2: Sneak up to a squishy target.
3: Stab.
4: ???
5: Profit.
An ultra-stealthy character is ideal for taking out priority targets. Then, using other skills, such as acrobatic-type skills, make a daring escape. Not just running away by pure movement points, but dodging between pillars, leaping onto ledges, or tumbling past enemies to rejoin your allies.
Stealth should get you into the fray. Speed and tricks should get you out.
First, this adds variety to your actions as a stealthy character.
Second, it should be hard to lose detection when enemies are tracking your movements so closely.
Beyond combat, a stealthy character can still be a great asset. Perhaps you can open a gate while the party is fighting.
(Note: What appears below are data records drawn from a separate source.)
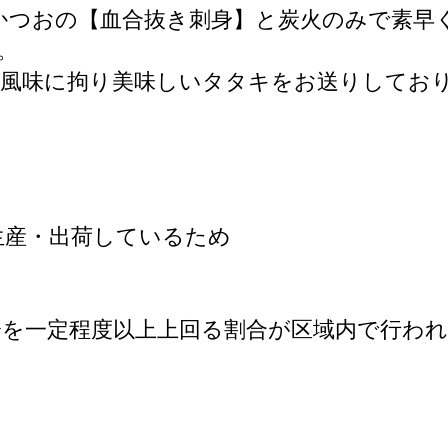
かつおの【血合抜き刺身】と炭火のみで素早
。
と風味に拘り美味しいタタキをお送りしてお
生産・出荷しているため
分を一定程度以上上回る割合が区域内で行わ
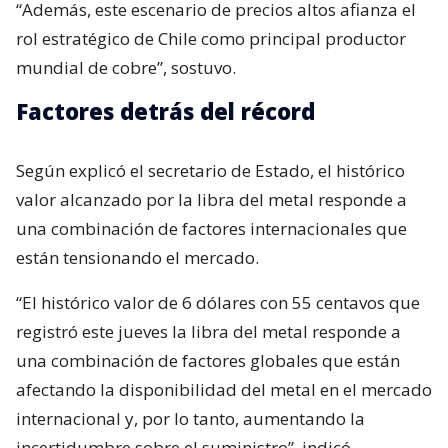
“Además, este escenario de precios altos afianza el
rol estratégico de Chile como principal productor
mundial de cobre”, sostuvo.
Factores detrás del récord
Según explicó el secretario de Estado, el histórico
valor alcanzado por la libra del metal responde a
una combinación de factores internacionales que
están tensionando el mercado.
“El histórico valor de 6 dólares con 55 centavos que
registró este jueves la libra del metal responde a
una combinación de factores globales que están
afectando la disponibilidad del metal en el mercado
internacional y, por lo tanto, aumentando la
incertidumbre sobre el suministro”, indicó.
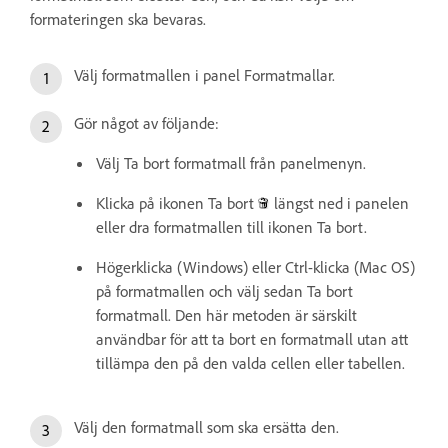
formateringen ska bevaras.
Välj formatmallen i panel Formatmallar.
Gör något av följande:
Välj Ta bort formatmall från panelmenyn.
Klicka på ikonen Ta bort
längst ned i panelen
eller dra formatmallen till ikonen Ta bort.
Högerklicka (Windows) eller Ctrl-klicka (Mac OS)
på formatmallen och välj sedan Ta bort
formatmall. Den här metoden är särskilt
användbar för att ta bort en formatmall utan att
tillämpa den på den valda cellen eller tabellen.
Välj den formatmall som ska ersätta den.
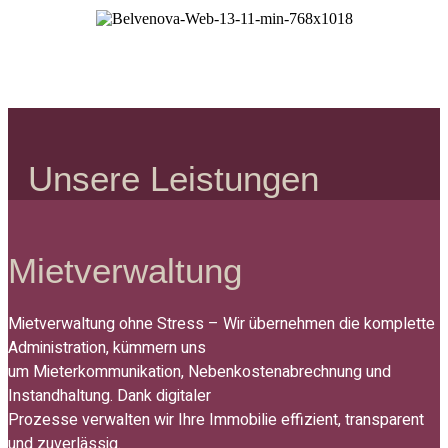
Unsere Leistungen
Mietverwaltung
Mietverwaltung ohne Stress – Wir übernehmen die komplette
Administration, kümmern uns
um Mieterkommunikation, Nebenkostenabrechnung und
Instandhaltung. Dank digitaler
Prozesse verwalten wir Ihre Immobilie effizient, transparent
und zuverlässig.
Maybe you can sneak into a camp and rescue a prisoner while the party is attacking from the opposite side. Generally, you should avoid going too lone wolf unless your party wants you to do so, because that's dangerous and slows down the game for others. Performing a stealth mission while the party fights a battle has been the best possible scenario in campaigns I have played. It keeps everyone busy, provides a distraction, and lets your group benefit from stealth simultaneously.
TL;DR version: Stealth should be more than dice rolls. It needs to interact with the environment and the intelligence of the NPCs involved. It should be rewarding, fast-paced, and require cleverness more than just sneakiness. When done right, it should give the party big advantages as a whole.
Best Answer
I have (kind of) the same problem as you
I, too, like to create new, flavourful characters. Most of the time upon reading, or sometimes spontaneously, I think of a new, cool concept that I'm dying to try. I flesh it out, give it a story, connect it to the game.
But the thing that prevents me from switching all the time from a character to a new one, is that (to me) a "good" flavorful character is one you develop and make go from the first to the last page of its story.
I can't do so in the span of a party. What is gonna happen to the kidnapped princess of the adventurous plumber if I decide to play instead a blue hedgehog? Giving them a story, and goals, and relatives is how I get attached to them and resist the temptation to ask for a new character too often.
Your flavour should support a prolonged exposure of the character, and be revealed in all its epic glory over time. (Otherwise, it's probably not that deep, if you've depleted it in a single session?)
PS: Yeah, the comment linking to the other thread was meant to help you in case you find an answer in it. I was about to reply in comment, and I started arguing and... well, I had an answer.